Je ne me souviens pas exactement maintenant du poids et de la longueur des fers qu’un ordre de l’« Administration » avait fait river à ses membres, mais il y avait dans le nombre de livres et dans l’épaisseur des chaînons une affirmation terrifiante du principe divin de l’autocratie. Terrifiante et puérile aussi, car le gros homme avait réussi à emporter avec lui, dans les bois, cet engin gouvernemental. Le cliquetis impressionnant de ces fers retentit tout au long des chapitres qui racontent sa fuite, sujet d’émerveillement pour les deux continents. Il avait d’abord réussi à se cacher aux yeux de ses gardiens dans un trou de la berge d’une rivière. C’était à la fin du jour : avec une peine infinie il avait pu libérer une de ses jambes. La nuit tombait cependant. Il allait s’attaquer à l’autre jambe lorsqu’un terrible malheur lui arriva : il laissa tomber sa lime.

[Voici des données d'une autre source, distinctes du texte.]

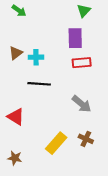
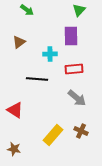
green arrow: (19, 11) -> (27, 10), moved
brown triangle: (16, 53) -> (19, 42), moved
cyan cross: (36, 57) -> (50, 54), moved
red rectangle: (82, 63) -> (74, 69), moved

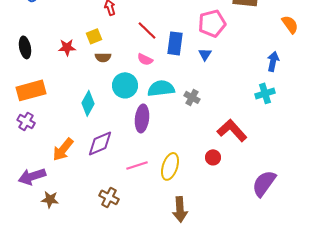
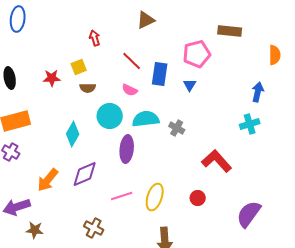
orange semicircle: (290, 24) -> (275, 55), turned 36
red circle: (213, 157) -> (198, 198), moved

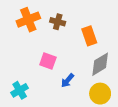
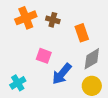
blue arrow: (67, 81) -> (62, 74), size x1.6

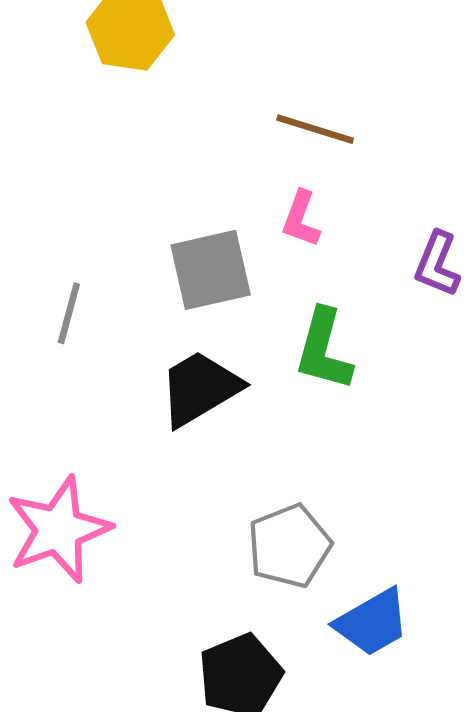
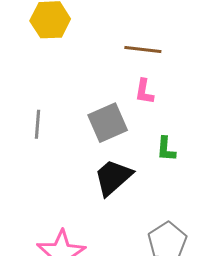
gray line: (69, 313) -> (38, 124), moved
green L-shape: (324, 350) -> (166, 149), size x0.7

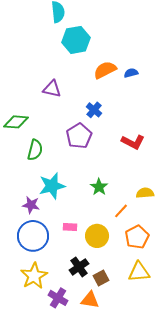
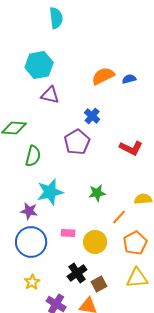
cyan hexagon: (76, 40) -> (39, 65), moved
green star: (99, 187) -> (97, 193), turned 30
yellow star: (34, 276) -> (32, 282), size x0.6

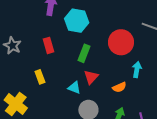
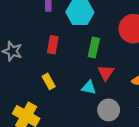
red rectangle: (49, 45) -> (53, 45), turned 35

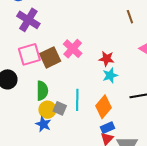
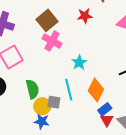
brown square: (50, 57) -> (47, 20), moved
red star: (107, 59) -> (85, 16), moved
cyan star: (110, 75) -> (79, 63), moved

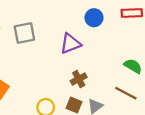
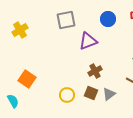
gray square: (24, 33) -> (66, 20), moved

Tout ceci est précis et pourtant symbolique, et la lime a son histoire pathétique. Elle lui avait été donnée un soir, à l’improviste, par une jeune fille à la figure calme et pâle. La pauvre créature était venue aux mines pour rejoindre un de ses camarades forçats, un jeune homme délicat, mécanicien et social-démocrate, aux pommettes saillantes et aux grands yeux fixes. Elle avait, à grand’peine, traversé la moitié de la Russie et presque toute la Sibérie pour venir le trouver, avec l’espoir, semble-t-il, de l’aider à s’échapper. Mais elle était arrivée trop tard ; son fiancé était mort une semaine auparavant.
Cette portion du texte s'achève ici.